What needs to be done — Report how many lines of the records below include the word "File". Give nothing but the number.

Information supplied —
--------
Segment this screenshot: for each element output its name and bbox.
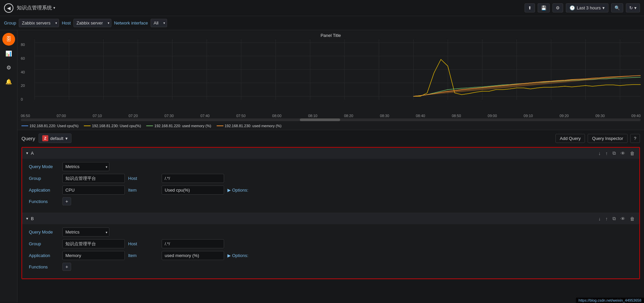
functions-row-b: Functions + [29, 263, 633, 271]
legend-item-2: 192.168.81.220: used memory (%) [146, 124, 211, 128]
sidebar-item-database[interactable]: 🗄 [2, 33, 15, 46]
chart-area: 80 60 40 20 0 [17, 39, 644, 113]
sidebar-item-settings[interactable]: ⚙ [2, 61, 15, 74]
save-button[interactable]: 💾 [538, 3, 550, 12]
network-select-wrapper[interactable]: All [151, 19, 167, 27]
block-a-arrow: ▼ [25, 151, 29, 155]
query-inspector-button[interactable]: Query Inspector [588, 134, 628, 143]
x-label-0750: 07:50 [236, 114, 246, 118]
group-filter-label: Group [4, 20, 16, 26]
refresh-arrow: ▾ [634, 5, 637, 10]
add-query-button[interactable]: Add Query [555, 134, 585, 143]
block-b-down-button[interactable]: ↓ [597, 215, 602, 222]
add-function-button-b[interactable]: + [62, 263, 71, 271]
app-title: 知识点管理系统 [17, 5, 52, 11]
query-block-b: ▼ B ↓ ↑ ⧉ 👁 🗑 Query Mode [22, 213, 639, 279]
item-input-b[interactable] [162, 251, 224, 260]
block-b-up-button[interactable]: ↑ [604, 215, 609, 222]
group-label-b: Group [29, 241, 59, 246]
application-input-a[interactable] [62, 186, 125, 195]
network-select[interactable]: All [151, 19, 167, 27]
share-button[interactable]: ⬆ [525, 3, 535, 12]
legend-dot-3 [217, 125, 223, 126]
title-dropdown-arrow[interactable]: ▾ [53, 6, 55, 10]
host-select-wrapper[interactable]: Zabbix server [73, 19, 111, 27]
time-range-button[interactable]: 🕐 Last 3 hours ▾ [566, 3, 608, 12]
x-label-0740: 07:40 [200, 114, 210, 118]
footer-url: https://blog.csdn.net/weixin_44953658 [579, 298, 641, 302]
legend-label-2: 192.168.81.220: used memory (%) [154, 124, 211, 128]
sidebar: 🗄 📊 ⚙ 🔔 [0, 30, 17, 302]
app-item-row-b: Application Item ▶ Options: [29, 251, 633, 260]
group-input-b[interactable] [62, 239, 125, 248]
app-item-row-a: Application Item ▶ Options: [29, 186, 633, 195]
host-input-b[interactable] [162, 239, 224, 248]
host-input-a[interactable] [162, 174, 224, 183]
legend-dot-2 [146, 125, 153, 126]
block-b-delete-button[interactable]: 🗑 [629, 215, 636, 222]
x-label-0650: 06:50 [21, 114, 30, 118]
legend-label-1: 192.168.81.230: Used cpu(%) [92, 124, 141, 128]
add-function-button-a[interactable]: + [62, 197, 71, 205]
help-button[interactable]: ? [630, 134, 640, 143]
legend-item-3: 192.168.81.230: used memory (%) [217, 124, 281, 128]
query-section: Query Z default ▾ Add Query Query Inspec… [17, 130, 644, 302]
item-label-a: Item [128, 188, 158, 193]
query-mode-select-wrapper-b[interactable]: Metrics [62, 228, 109, 237]
query-label: Query [21, 136, 35, 141]
scrollbar-thumb[interactable] [300, 118, 340, 121]
x-label-0720: 07:20 [128, 114, 138, 118]
query-mode-select-a[interactable]: Metrics [62, 162, 109, 171]
sidebar-item-chart[interactable]: 📊 [2, 47, 15, 60]
options-button-a[interactable]: ▶ Options: [227, 188, 248, 193]
chart-svg [21, 39, 641, 106]
x-label-0840: 08:40 [416, 114, 425, 118]
chart-scrollbar[interactable] [21, 118, 641, 121]
group-input-a[interactable] [62, 174, 125, 183]
query-header: Query Z default ▾ Add Query Query Inspec… [21, 134, 640, 143]
block-a-controls: ↓ ↑ ⧉ 👁 🗑 [597, 150, 636, 157]
zabbix-logo: Z [42, 135, 48, 141]
query-block-a-header[interactable]: ▼ A ↓ ↑ ⧉ 👁 🗑 [22, 148, 639, 159]
dashboard-settings-button[interactable]: ⚙ [552, 3, 563, 12]
block-a-eye-button[interactable]: 👁 [619, 150, 627, 157]
refresh-button[interactable]: ↻ ▾ [626, 3, 640, 12]
block-a-down-button[interactable]: ↓ [597, 150, 602, 157]
group-select[interactable]: Zabbix servers [19, 19, 59, 27]
legend-label-3: 192.168.81.230: used memory (%) [225, 124, 281, 128]
block-a-delete-button[interactable]: 🗑 [629, 150, 636, 157]
host-select[interactable]: Zabbix server [73, 19, 111, 27]
group-label-a: Group [29, 176, 59, 181]
block-b-eye-button[interactable]: 👁 [619, 215, 627, 222]
application-input-b[interactable] [62, 251, 125, 260]
x-label-0940: 09:40 [631, 114, 641, 118]
query-block-b-header[interactable]: ▼ B ↓ ↑ ⧉ 👁 🗑 [22, 213, 639, 224]
y-label-0: 0 [21, 97, 25, 101]
block-b-duplicate-button[interactable]: ⧉ [611, 215, 617, 222]
x-label-0830: 08:30 [380, 114, 389, 118]
application-label-a: Application [29, 188, 59, 193]
back-button[interactable]: ◀ [4, 3, 13, 13]
datasource-select[interactable]: Z default ▾ [39, 134, 71, 143]
sidebar-item-alerts[interactable]: 🔔 [2, 75, 15, 88]
x-label-0710: 07:10 [93, 114, 102, 118]
x-label-0930: 09:30 [595, 114, 605, 118]
query-mode-select-wrapper-a[interactable]: Metrics [62, 162, 109, 171]
block-a-up-button[interactable]: ↑ [604, 150, 609, 157]
query-mode-select-b[interactable]: Metrics [62, 228, 109, 237]
query-block-a-body: Query Mode Metrics Group Host [22, 159, 639, 213]
host-label-a: Host [128, 176, 158, 181]
legend-label-0: 192.168.81.220: Used cpu(%) [30, 124, 78, 128]
options-button-b[interactable]: ▶ Options: [227, 253, 248, 258]
chart-panel: Panel Title 80 60 40 20 0 [17, 30, 644, 130]
x-label-0810: 08:10 [308, 114, 318, 118]
legend-item-1: 192.168.81.230: Used cpu(%) [84, 124, 141, 128]
query-block-b-body: Query Mode Metrics Group Host [22, 224, 639, 278]
search-button[interactable]: 🔍 [611, 3, 623, 12]
query-mode-label-b: Query Mode [29, 230, 59, 235]
item-label-b: Item [128, 253, 158, 258]
item-input-a[interactable] [162, 186, 224, 195]
query-right-buttons: Add Query Query Inspector ? [555, 134, 640, 143]
block-a-duplicate-button[interactable]: ⧉ [611, 150, 617, 157]
group-select-wrapper[interactable]: Zabbix servers [19, 19, 59, 27]
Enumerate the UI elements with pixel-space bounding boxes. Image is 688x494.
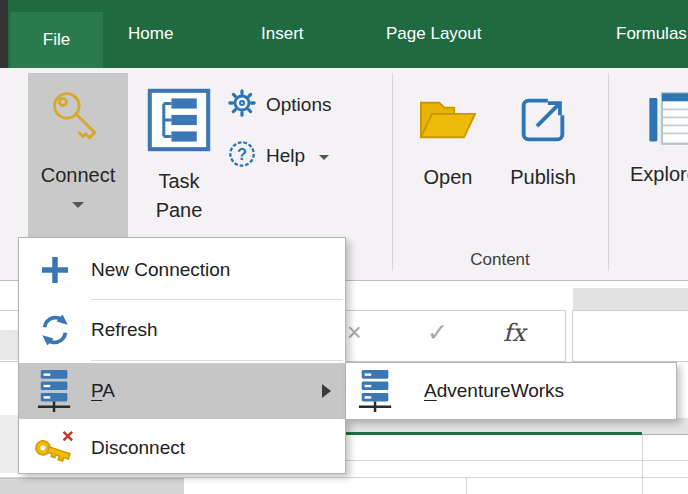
explore-table-icon — [648, 91, 688, 150]
chevron-down-icon — [72, 202, 84, 208]
group-label-content: Content — [392, 250, 608, 270]
group-separator — [392, 73, 393, 271]
connect-button[interactable]: Connect — [28, 73, 128, 237]
gridline — [642, 435, 643, 494]
menu-item-pa[interactable]: PA — [19, 363, 345, 419]
insert-function-icon[interactable]: fx — [503, 319, 525, 347]
disconnect-key-icon — [19, 429, 91, 467]
svg-text:?: ? — [237, 145, 247, 163]
tab-page-layout[interactable]: Page Layout — [386, 0, 481, 68]
refresh-icon — [19, 313, 91, 347]
publish-button[interactable]: Publish — [494, 73, 592, 201]
options-button[interactable]: Options — [228, 89, 331, 121]
enter-icon[interactable]: ✓ — [427, 318, 448, 347]
menu-separator — [91, 299, 343, 300]
menu-item-new-connection[interactable]: New Connection — [19, 243, 345, 297]
menu-item-label: Refresh — [91, 319, 158, 341]
publish-label: Publish — [510, 163, 576, 192]
gridline — [340, 460, 688, 461]
tab-formulas[interactable]: Formulas — [616, 0, 687, 68]
ribbon-tab-bar: File Home Insert Page Layout Formulas — [0, 0, 688, 68]
sheet-fragment — [0, 330, 18, 360]
task-pane-button[interactable]: Task Pane — [136, 73, 222, 243]
connect-key-icon — [49, 87, 107, 151]
sheet-fragment — [0, 415, 18, 473]
connect-dropdown-menu: New Connection Refresh — [18, 237, 346, 474]
publish-icon — [514, 91, 572, 153]
server-icon — [19, 369, 91, 413]
help-label: Help — [266, 145, 305, 167]
name-box-divider — [573, 288, 688, 310]
column-header-selected[interactable] — [340, 418, 642, 435]
formula-bar-input[interactable] — [572, 310, 688, 362]
options-gear-icon — [228, 89, 256, 121]
tab-home[interactable]: Home — [128, 0, 173, 68]
group-separator — [608, 73, 609, 271]
menu-item-refresh[interactable]: Refresh — [19, 302, 345, 358]
submenu-item-adventureworks[interactable]: AdventureWorks — [346, 363, 676, 419]
open-label: Open — [424, 163, 473, 192]
task-pane-label-line2: Pane — [156, 196, 203, 225]
tab-insert[interactable]: Insert — [261, 0, 304, 68]
tab-file-label: File — [43, 12, 70, 68]
tab-file[interactable]: File — [10, 12, 103, 68]
column-header[interactable] — [642, 418, 688, 435]
open-button[interactable]: Open — [408, 73, 488, 201]
connect-label: Connect — [41, 161, 116, 190]
pa-submenu: AdventureWorks — [345, 362, 677, 420]
explore-label: Explore — [630, 160, 688, 189]
submenu-item-label: AdventureWorks — [424, 380, 564, 402]
task-pane-label-line1: Task — [158, 167, 199, 196]
menu-item-label: PA — [91, 380, 115, 402]
task-pane-icon — [146, 87, 212, 157]
gridline — [466, 477, 467, 494]
open-folder-icon — [416, 91, 480, 153]
submenu-arrow-icon — [322, 384, 331, 398]
options-label: Options — [266, 94, 331, 116]
cancel-icon[interactable]: × — [347, 318, 362, 347]
menu-separator — [91, 360, 343, 361]
server-icon — [346, 369, 424, 413]
selected-cell-fragment[interactable] — [0, 478, 184, 494]
help-button[interactable]: ? Help — [228, 140, 329, 172]
menu-item-label: New Connection — [91, 259, 230, 281]
excel-addin-window: { "colors": { "excel_green": "#206a41", … — [0, 0, 688, 494]
explore-button[interactable]: Explore — [626, 73, 688, 201]
window-edge — [0, 0, 8, 68]
menu-item-label: Disconnect — [91, 437, 185, 459]
menu-item-disconnect[interactable]: Disconnect — [19, 419, 345, 477]
plus-icon — [19, 254, 91, 286]
help-icon: ? — [228, 140, 256, 172]
chevron-down-icon — [319, 155, 329, 160]
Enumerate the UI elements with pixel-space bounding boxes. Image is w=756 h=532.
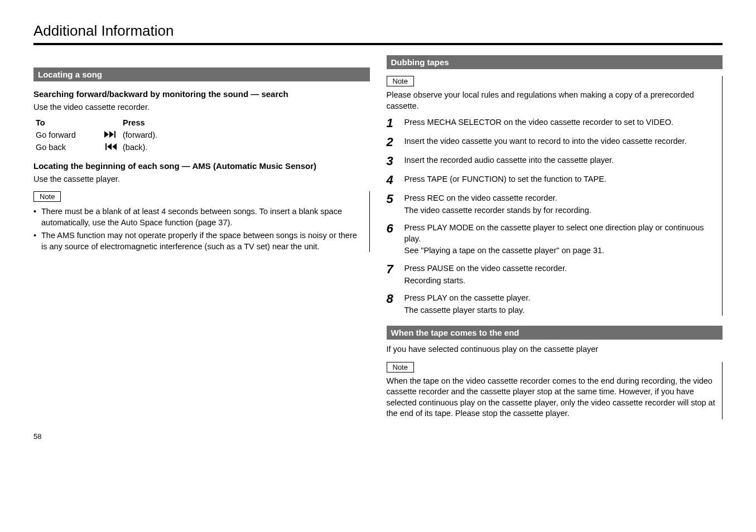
section-header-dubbing: Dubbing tapes xyxy=(387,55,723,69)
press-table: To Press Go forward (forward). Go back xyxy=(33,117,370,153)
section-header-tape-end: When the tape comes to the end xyxy=(387,326,723,340)
step-number: 3 xyxy=(387,155,399,167)
step-number: 8 xyxy=(387,293,399,316)
step-sub: Recording starts. xyxy=(405,275,717,287)
tape-end-note-text: When the tape on the video cassette reco… xyxy=(387,376,717,419)
prev-track-icon xyxy=(104,143,117,150)
right-column: Dubbing tapes Note Please observe your l… xyxy=(387,55,723,429)
table-header-press: Press xyxy=(121,117,370,129)
dubbing-note-text: Please observe your local rules and regu… xyxy=(387,90,717,112)
step-number: 6 xyxy=(387,223,399,257)
next-track-icon xyxy=(104,131,117,138)
note-label: Note xyxy=(33,191,61,202)
step-sub: The cassette player starts to play. xyxy=(405,305,717,316)
step-number: 1 xyxy=(387,117,399,129)
page-title: Additional Information xyxy=(33,22,723,40)
step-body: Press REC on the video cassette recorder… xyxy=(405,193,717,216)
page-number: 58 xyxy=(33,432,41,441)
step-item: 8 Press PLAY on the cassette player. The… xyxy=(387,293,717,316)
section-header-locating: Locating a song xyxy=(33,67,370,81)
note-label: Note xyxy=(387,76,414,86)
step-body: Press PLAY on the cassette player. The c… xyxy=(405,293,717,316)
cell-go-forward: Go forward xyxy=(33,129,100,141)
step-sub: The video cassette recorder stands by fo… xyxy=(405,205,717,216)
step-number: 4 xyxy=(387,174,399,186)
step-item: 5 Press REC on the video cassette record… xyxy=(387,193,717,216)
note-box-right-top: Note Please observe your local rules and… xyxy=(387,76,723,316)
step-item: 4 Press TAPE (or FUNCTION) to set the fu… xyxy=(387,174,717,186)
note-box-right-bottom: Note When the tape on the video cassette… xyxy=(387,362,723,419)
cell-back-label: (back). xyxy=(121,141,370,153)
ams-text: Use the cassette player. xyxy=(33,174,370,185)
tape-end-body: If you have selected continuous play on … xyxy=(387,344,723,355)
note-box-left: Note There must be a blank of at least 4… xyxy=(33,191,370,252)
horizontal-rule xyxy=(33,43,723,45)
table-row: Go forward (forward). xyxy=(33,129,370,141)
step-body: Insert the recorded audio cassette into … xyxy=(405,155,717,167)
step-sub: See "Playing a tape on the cassette play… xyxy=(405,245,717,257)
step-item: 6 Press PLAY MODE on the cassette player… xyxy=(387,223,717,257)
step-item: 2 Insert the video cassette you want to … xyxy=(387,136,717,148)
note-item: The AMS function may not operate properl… xyxy=(33,230,364,252)
step-body: Insert the video cassette you want to re… xyxy=(405,136,717,148)
step-body: Press PAUSE on the video cassette record… xyxy=(405,263,717,286)
step-number: 2 xyxy=(387,136,399,148)
step-number: 7 xyxy=(387,263,399,286)
note-item: There must be a blank of at least 4 seco… xyxy=(33,206,364,228)
cell-go-back: Go back xyxy=(33,141,100,153)
step-body: Press PLAY MODE on the cassette player t… xyxy=(405,223,717,257)
table-row: Go back (back). xyxy=(33,141,370,153)
step-body: Press MECHA SELECTOR on the video casset… xyxy=(405,117,717,129)
left-column: Locating a song Searching forward/backwa… xyxy=(33,55,370,429)
step-item: 3 Insert the recorded audio cassette int… xyxy=(387,155,717,167)
steps-list: 1 Press MECHA SELECTOR on the video cass… xyxy=(387,117,717,316)
subheading-search: Searching forward/backward by monitoring… xyxy=(33,89,370,99)
subheading-ams: Locating the beginning of each song — AM… xyxy=(33,161,370,171)
table-header-to: To xyxy=(33,117,100,129)
step-number: 5 xyxy=(387,193,399,216)
step-item: 1 Press MECHA SELECTOR on the video cass… xyxy=(387,117,717,129)
step-body: Press TAPE (or FUNCTION) to set the func… xyxy=(405,174,717,186)
step-item: 7 Press PAUSE on the video cassette reco… xyxy=(387,263,717,286)
search-text: Use the video cassette recorder. xyxy=(33,102,370,113)
cell-forward-label: (forward). xyxy=(121,129,370,141)
note-label: Note xyxy=(387,362,414,373)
--------
Task result — 3